«Et il ajouta... M'écoutez-vous, docteur?... Il ajouta:
«—C'est le portrait de John Wilkes Booth, l'assassin du président Lincoln.»
A ces mots, Mlle Perdrix, après m'avoir considéré fixement pour jouir de ma surprise, se leva et se mit à arpenter la chambre la tête haute, les joues enflammées, la narine frémissante. Ses pieds ne touchaient pas à la terre, on eût dit qu'elle allait s'envoler. Par intervalles, elle se retournait de mon côté, et, du haut de sa nuée, elle abaissait sur moi un regard superbe; c'était une divinité contemplant un ciron. Je l'arrêtai au passage, je lui secouai énergiquement les deux bras, et je lui dis:
«Malheureuse, qu'as-tu fait?
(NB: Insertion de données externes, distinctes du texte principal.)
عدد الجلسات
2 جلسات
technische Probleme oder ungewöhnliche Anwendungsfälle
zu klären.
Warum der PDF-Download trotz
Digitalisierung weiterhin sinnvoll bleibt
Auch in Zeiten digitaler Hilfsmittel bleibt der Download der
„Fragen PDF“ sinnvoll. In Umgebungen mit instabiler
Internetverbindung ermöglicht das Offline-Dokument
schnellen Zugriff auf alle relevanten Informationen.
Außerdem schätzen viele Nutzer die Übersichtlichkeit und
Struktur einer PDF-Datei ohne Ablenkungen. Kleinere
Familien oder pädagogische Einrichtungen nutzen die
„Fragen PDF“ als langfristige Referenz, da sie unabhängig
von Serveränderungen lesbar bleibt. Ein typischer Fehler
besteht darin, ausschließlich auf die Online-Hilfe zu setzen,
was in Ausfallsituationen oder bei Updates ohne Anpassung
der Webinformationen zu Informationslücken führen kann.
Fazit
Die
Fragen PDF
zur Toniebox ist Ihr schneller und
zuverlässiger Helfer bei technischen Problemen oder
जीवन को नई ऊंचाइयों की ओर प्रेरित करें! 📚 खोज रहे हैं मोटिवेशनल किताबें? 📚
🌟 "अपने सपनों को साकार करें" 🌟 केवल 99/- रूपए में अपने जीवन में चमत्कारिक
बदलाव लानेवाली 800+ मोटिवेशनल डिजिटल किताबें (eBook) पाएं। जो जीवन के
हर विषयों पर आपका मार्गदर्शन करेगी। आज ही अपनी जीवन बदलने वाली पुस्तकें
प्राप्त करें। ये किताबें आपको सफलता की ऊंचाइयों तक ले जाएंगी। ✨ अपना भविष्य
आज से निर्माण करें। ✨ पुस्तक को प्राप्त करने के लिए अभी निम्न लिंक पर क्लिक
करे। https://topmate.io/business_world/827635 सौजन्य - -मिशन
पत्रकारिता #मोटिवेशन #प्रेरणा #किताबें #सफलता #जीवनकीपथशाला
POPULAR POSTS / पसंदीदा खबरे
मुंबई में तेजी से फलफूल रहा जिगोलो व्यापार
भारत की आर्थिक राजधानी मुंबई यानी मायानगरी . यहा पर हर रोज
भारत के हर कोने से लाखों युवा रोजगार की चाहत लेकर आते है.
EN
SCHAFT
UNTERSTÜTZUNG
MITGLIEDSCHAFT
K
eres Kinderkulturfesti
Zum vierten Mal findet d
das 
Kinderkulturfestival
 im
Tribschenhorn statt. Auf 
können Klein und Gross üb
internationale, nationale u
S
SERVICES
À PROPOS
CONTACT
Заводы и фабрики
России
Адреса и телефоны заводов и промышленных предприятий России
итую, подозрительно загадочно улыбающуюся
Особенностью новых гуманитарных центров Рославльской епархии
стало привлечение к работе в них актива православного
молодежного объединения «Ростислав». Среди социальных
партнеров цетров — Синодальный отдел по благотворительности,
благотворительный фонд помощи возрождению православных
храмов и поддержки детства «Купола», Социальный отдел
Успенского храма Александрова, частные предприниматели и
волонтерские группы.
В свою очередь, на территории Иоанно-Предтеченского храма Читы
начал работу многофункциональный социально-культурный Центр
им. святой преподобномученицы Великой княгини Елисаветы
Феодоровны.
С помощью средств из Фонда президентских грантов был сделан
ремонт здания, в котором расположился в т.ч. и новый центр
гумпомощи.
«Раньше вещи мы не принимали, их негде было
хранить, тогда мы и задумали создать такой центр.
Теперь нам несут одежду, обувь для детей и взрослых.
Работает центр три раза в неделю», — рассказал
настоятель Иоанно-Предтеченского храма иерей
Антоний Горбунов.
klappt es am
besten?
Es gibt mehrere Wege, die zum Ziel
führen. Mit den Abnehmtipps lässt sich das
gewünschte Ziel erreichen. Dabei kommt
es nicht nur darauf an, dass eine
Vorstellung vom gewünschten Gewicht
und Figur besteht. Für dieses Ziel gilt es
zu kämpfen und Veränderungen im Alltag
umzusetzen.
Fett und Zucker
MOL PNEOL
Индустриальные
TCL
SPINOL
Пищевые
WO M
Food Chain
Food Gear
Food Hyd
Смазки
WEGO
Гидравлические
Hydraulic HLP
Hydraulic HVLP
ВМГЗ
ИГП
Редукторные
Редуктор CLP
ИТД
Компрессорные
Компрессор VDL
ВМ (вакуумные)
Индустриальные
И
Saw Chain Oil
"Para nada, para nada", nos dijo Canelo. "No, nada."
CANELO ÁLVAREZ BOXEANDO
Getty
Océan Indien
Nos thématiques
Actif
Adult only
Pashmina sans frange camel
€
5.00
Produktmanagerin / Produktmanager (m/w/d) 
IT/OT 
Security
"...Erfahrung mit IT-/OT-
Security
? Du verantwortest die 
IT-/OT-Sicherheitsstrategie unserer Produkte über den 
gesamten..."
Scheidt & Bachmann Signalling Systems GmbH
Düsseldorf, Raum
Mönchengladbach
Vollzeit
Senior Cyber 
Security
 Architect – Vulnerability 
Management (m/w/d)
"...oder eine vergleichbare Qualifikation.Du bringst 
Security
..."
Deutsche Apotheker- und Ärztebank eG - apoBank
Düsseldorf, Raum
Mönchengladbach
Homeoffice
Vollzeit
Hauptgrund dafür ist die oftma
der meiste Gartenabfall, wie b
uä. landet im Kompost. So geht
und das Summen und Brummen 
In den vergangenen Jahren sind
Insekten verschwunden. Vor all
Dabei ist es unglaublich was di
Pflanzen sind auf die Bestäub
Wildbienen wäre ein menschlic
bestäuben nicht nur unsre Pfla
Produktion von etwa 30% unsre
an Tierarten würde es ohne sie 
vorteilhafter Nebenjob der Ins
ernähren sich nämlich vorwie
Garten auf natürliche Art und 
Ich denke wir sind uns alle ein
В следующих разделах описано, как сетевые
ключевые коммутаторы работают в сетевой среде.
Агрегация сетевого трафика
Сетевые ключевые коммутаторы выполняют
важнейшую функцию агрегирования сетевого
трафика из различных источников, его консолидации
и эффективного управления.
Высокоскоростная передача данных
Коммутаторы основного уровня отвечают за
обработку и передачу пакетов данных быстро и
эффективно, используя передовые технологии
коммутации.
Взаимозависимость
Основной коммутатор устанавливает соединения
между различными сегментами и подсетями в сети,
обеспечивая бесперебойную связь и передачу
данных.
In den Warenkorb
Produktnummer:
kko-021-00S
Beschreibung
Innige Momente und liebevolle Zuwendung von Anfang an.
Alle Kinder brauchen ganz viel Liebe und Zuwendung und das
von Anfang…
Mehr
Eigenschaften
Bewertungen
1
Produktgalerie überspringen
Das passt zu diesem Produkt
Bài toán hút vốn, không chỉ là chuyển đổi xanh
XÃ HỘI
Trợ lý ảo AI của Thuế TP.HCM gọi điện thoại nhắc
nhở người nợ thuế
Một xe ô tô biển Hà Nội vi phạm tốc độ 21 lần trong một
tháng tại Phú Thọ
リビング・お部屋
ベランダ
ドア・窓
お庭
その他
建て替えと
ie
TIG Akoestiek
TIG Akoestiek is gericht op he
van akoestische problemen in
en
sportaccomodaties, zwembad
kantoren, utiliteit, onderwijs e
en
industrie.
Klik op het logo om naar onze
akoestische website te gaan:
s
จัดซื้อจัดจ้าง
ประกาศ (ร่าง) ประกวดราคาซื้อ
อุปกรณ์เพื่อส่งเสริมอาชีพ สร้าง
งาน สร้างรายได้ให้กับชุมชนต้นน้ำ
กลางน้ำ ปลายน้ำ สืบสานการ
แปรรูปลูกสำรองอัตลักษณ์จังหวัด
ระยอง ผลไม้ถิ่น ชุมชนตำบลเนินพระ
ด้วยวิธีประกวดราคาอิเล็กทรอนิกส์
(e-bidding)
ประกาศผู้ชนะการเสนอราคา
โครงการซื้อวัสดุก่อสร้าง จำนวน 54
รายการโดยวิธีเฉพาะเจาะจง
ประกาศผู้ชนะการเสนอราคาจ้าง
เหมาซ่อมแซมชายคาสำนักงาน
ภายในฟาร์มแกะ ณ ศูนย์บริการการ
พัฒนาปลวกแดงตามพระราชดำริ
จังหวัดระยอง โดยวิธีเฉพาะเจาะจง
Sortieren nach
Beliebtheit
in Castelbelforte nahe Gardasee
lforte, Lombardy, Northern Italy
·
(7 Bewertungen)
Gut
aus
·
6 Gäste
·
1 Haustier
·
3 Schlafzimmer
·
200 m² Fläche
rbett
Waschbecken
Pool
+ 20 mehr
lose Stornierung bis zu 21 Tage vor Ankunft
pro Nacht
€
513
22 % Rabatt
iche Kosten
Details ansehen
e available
Ce fou avait été placé sous ta garde, et il ne tenait qu'à toi de le défendre contre elle, de le soustraire aux obsessions de cette fille de l'enfer, de cette horrible idée fixe dont il était tourmenté. Mais tu ne sais pas aimer, et tu as eu peur. Tu as lâché ton prisonnier, tu as déserté ton poste et ta mission, tu es partie pour l'Italie avec je ne sais quel prince de rencontre, et, grâce à toi, elle a repris sa proie. O destinée à la fois tragique et ridicule! Si Mlle Rose Perdrix avait eu la tête et le pied moins légers, un peu plus de coeur ou un peu plus de courage, le président Lincoln vivrait encore!»
Elle ne m'écoutait point. Elle se dégagea, se remit à marcher à grands pas, transportée et comme possédée par son aventure et par sa gloire. Elle se trouvait mêlée à un grand événement, elle avait été aimée d'un homme dont l'exécrable mémoire vivra toujours. Son air de triomphe me parut souverainement déplaisant; je lui dis d'un ton sardonique:
«Ma foi, ma belle, puisque vous voulez qu'on se mette à votre place, je vous le dis franchement, à votre place je ne serais pas si fière; car enfin est-ce une chose bien réjouissante et bien glorieuse d'avoir été la maîtresse d'un homme qui a été pendu?»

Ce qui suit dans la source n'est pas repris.